GODEY'S LADY'S BOOK
Philadelphia, November 1850

THE ESTRANGEMENT.
BY DANIEL STROCK, JR.

ONE eve, while yet the twilight hour delayed The approach of darkness, and some fleecy clouds, With golden edges tipped, seemed laughingly To gaze on brighter worlds, where still the sun Effulgent shone, a gentle maiden sat Beside her parent. Oft, in other hours, Her eye had beamed with hope to view the day Thus peaceful sink, or hail the star of eve, As, shaking from its disk the sun's hot beams, It hung a sparkling gem in the soft sky, The harbinger of love. Now o'er her brow Sorrow had cast, a shade, and from the eye So purely beautiful that Heaven's blue vault Seemed there reflected, stole at times a tear, That down her cheek rolled silent. Neither spake, Save in the language which each feature makes An organ of its meaning, till the night Had gathered darkly round, and from the hearth The chrip of cricket broke the weary pause, Rendering the silence fearful.
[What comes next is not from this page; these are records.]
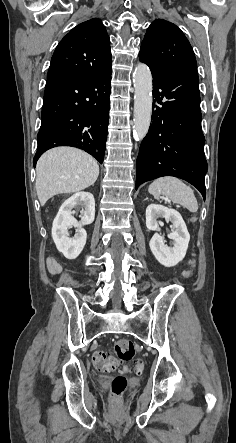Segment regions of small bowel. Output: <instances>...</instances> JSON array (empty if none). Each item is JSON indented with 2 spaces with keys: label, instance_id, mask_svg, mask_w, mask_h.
Wrapping results in <instances>:
<instances>
[{
  "label": "small bowel",
  "instance_id": "small-bowel-1",
  "mask_svg": "<svg viewBox=\"0 0 236 443\" xmlns=\"http://www.w3.org/2000/svg\"><path fill=\"white\" fill-rule=\"evenodd\" d=\"M47 266L52 274H59L62 271L61 264L54 257H49L47 259Z\"/></svg>",
  "mask_w": 236,
  "mask_h": 443
}]
</instances>
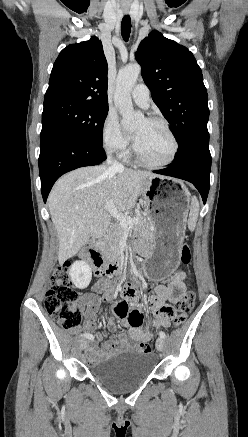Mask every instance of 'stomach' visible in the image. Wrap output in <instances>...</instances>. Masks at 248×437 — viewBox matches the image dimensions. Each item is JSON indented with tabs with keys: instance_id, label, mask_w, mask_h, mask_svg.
<instances>
[{
	"instance_id": "0dacf381",
	"label": "stomach",
	"mask_w": 248,
	"mask_h": 437,
	"mask_svg": "<svg viewBox=\"0 0 248 437\" xmlns=\"http://www.w3.org/2000/svg\"><path fill=\"white\" fill-rule=\"evenodd\" d=\"M145 205L152 226V255L141 264L155 286L174 272L185 233L189 211V192L185 185L166 177L147 181Z\"/></svg>"
}]
</instances>
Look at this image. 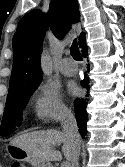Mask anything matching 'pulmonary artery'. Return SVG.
I'll return each mask as SVG.
<instances>
[{
	"label": "pulmonary artery",
	"instance_id": "pulmonary-artery-1",
	"mask_svg": "<svg viewBox=\"0 0 125 167\" xmlns=\"http://www.w3.org/2000/svg\"><path fill=\"white\" fill-rule=\"evenodd\" d=\"M60 71L65 76H74L78 71V66L70 58H64L60 63Z\"/></svg>",
	"mask_w": 125,
	"mask_h": 167
}]
</instances>
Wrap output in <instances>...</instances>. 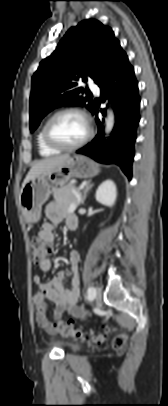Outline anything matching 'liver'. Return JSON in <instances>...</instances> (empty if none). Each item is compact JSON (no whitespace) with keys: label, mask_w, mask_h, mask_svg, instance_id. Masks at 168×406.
Returning a JSON list of instances; mask_svg holds the SVG:
<instances>
[{"label":"liver","mask_w":168,"mask_h":406,"mask_svg":"<svg viewBox=\"0 0 168 406\" xmlns=\"http://www.w3.org/2000/svg\"><path fill=\"white\" fill-rule=\"evenodd\" d=\"M69 158H70L69 154H64V155L49 157V158H46V159H43V160H40V161L34 163L33 166L31 167L30 171L28 172L26 178L24 179L22 187L26 183H28L30 180H33L34 178L41 176V175L49 174L52 171L62 167L63 164Z\"/></svg>","instance_id":"liver-1"}]
</instances>
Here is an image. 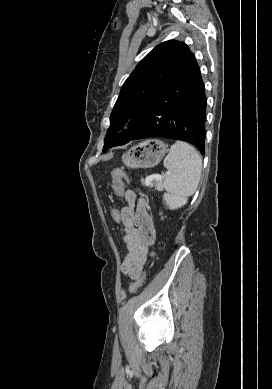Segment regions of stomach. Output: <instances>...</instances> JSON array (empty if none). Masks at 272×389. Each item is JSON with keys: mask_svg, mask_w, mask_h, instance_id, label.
<instances>
[{"mask_svg": "<svg viewBox=\"0 0 272 389\" xmlns=\"http://www.w3.org/2000/svg\"><path fill=\"white\" fill-rule=\"evenodd\" d=\"M167 152V145L159 139L143 141L122 157L124 165L129 168H151L157 165Z\"/></svg>", "mask_w": 272, "mask_h": 389, "instance_id": "obj_1", "label": "stomach"}]
</instances>
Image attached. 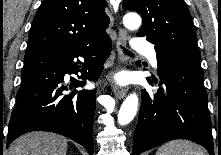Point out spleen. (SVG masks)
<instances>
[{
    "mask_svg": "<svg viewBox=\"0 0 221 155\" xmlns=\"http://www.w3.org/2000/svg\"><path fill=\"white\" fill-rule=\"evenodd\" d=\"M155 155H205V152L188 140H173L159 147Z\"/></svg>",
    "mask_w": 221,
    "mask_h": 155,
    "instance_id": "spleen-1",
    "label": "spleen"
}]
</instances>
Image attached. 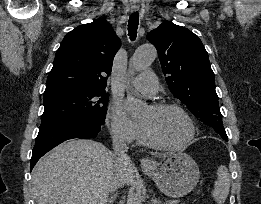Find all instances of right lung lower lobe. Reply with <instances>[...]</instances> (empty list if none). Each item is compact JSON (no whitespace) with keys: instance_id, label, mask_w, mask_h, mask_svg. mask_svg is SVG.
<instances>
[{"instance_id":"obj_1","label":"right lung lower lobe","mask_w":261,"mask_h":204,"mask_svg":"<svg viewBox=\"0 0 261 204\" xmlns=\"http://www.w3.org/2000/svg\"><path fill=\"white\" fill-rule=\"evenodd\" d=\"M105 120L88 116L61 117L42 121L31 158L30 170L36 162L60 143L73 138L96 137Z\"/></svg>"}]
</instances>
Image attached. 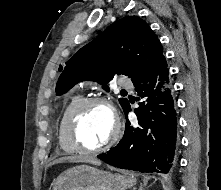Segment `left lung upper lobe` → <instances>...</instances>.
I'll return each instance as SVG.
<instances>
[{"mask_svg":"<svg viewBox=\"0 0 221 190\" xmlns=\"http://www.w3.org/2000/svg\"><path fill=\"white\" fill-rule=\"evenodd\" d=\"M161 57L162 45L149 25L137 16H126L106 28L66 62L56 85V94H64L84 80L96 81L109 91L107 83L115 75L127 76L135 82ZM119 103L124 110L129 101L120 98Z\"/></svg>","mask_w":221,"mask_h":190,"instance_id":"left-lung-upper-lobe-1","label":"left lung upper lobe"}]
</instances>
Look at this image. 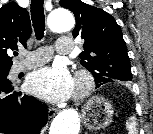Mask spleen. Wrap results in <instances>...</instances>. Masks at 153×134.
<instances>
[{
  "instance_id": "obj_1",
  "label": "spleen",
  "mask_w": 153,
  "mask_h": 134,
  "mask_svg": "<svg viewBox=\"0 0 153 134\" xmlns=\"http://www.w3.org/2000/svg\"><path fill=\"white\" fill-rule=\"evenodd\" d=\"M126 128L128 129V134H138L137 123L134 116L128 119Z\"/></svg>"
}]
</instances>
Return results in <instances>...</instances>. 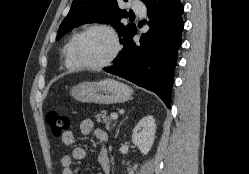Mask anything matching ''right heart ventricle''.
<instances>
[{"instance_id":"e07e8e85","label":"right heart ventricle","mask_w":249,"mask_h":174,"mask_svg":"<svg viewBox=\"0 0 249 174\" xmlns=\"http://www.w3.org/2000/svg\"><path fill=\"white\" fill-rule=\"evenodd\" d=\"M78 34L79 32H76L71 36L70 40L68 41L64 49V64L66 68L70 70H77L79 68L72 54V47Z\"/></svg>"}]
</instances>
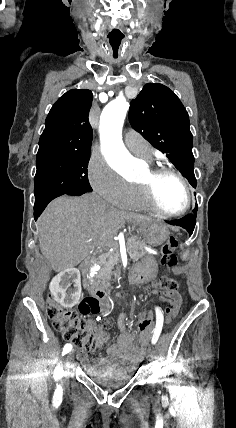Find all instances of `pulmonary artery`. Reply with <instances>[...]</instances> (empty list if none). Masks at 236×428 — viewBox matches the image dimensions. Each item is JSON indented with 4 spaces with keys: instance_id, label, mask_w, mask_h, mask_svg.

The, with voice Faltering, and choked by sobs, the daughter said:-

"Oh, could I cast away
His name, his form, the music of his voice,
The memory that he was my early choice,
Then I would thee obey!

"But, with a changeless spell,
My fate is wove with his for joy or woe,
And I must follow where his footsteps go,
And where he lives must dwell.

"Oh, do not to my eye
The gloomy page of coming woe unfold!
Tell not of broken vows, of language cold,
Of the seared heart's long sigh!

"All these, and more, I'll brave-
Ay, love him when he hath for me no smile
Of answering love, no glad song to beguile
The pathway to the grave.

"E'en now I seem to hear
A whisper strange within, a warning given-
It may be by some pitying spirit in heaven,
Who knows the grief I bear.

"Ah, could such beings feel
The misery I endure, they would forgive
The heart that slights their warning, and relieve
The pangs they cannot heal!

"Then, mother, if my heart,
So young and frail, twine closer round the form
That's pledged to shield it from life's bitter storm,
When I from home depart,

"Ah, cast me not away
Without thy blessing! That would be to throw
Around each coming ill a darker woe,
And cloud e'en hope's glad way."

Here ceased that timid girl. The mother seemed Awhile repentant. In her faded eye Grief's dew-drop glittered, and her aged frame Trembled with strong emotion. Memory then Was conjuring, with a magic power, the Past, And pleading with the heart, where, treasured, lay That daughter's infant smiles, and sunny sports Of innocent childhood, ere the days drew on When contact with a cold and selfish world Rendered life bitter. Would she comfort speak To her child's throbbing heart? The vision passed Of former happiness, but framed no words Of pardon for the suppliant. Oh, 'twas sad To witness then the gush of agony With which that maiden clasped her mother's neck And sobbed upon her bosom, pleading wild Her blessing! or, were that too much, one word Of kindness, which, through future ills, might be A comfort and a beacon. None was given! They parted. One in solitude to mourn, Widowed and childless; one to linger on, A few short years in living death, with him, For love of whom she wasted to the tomb.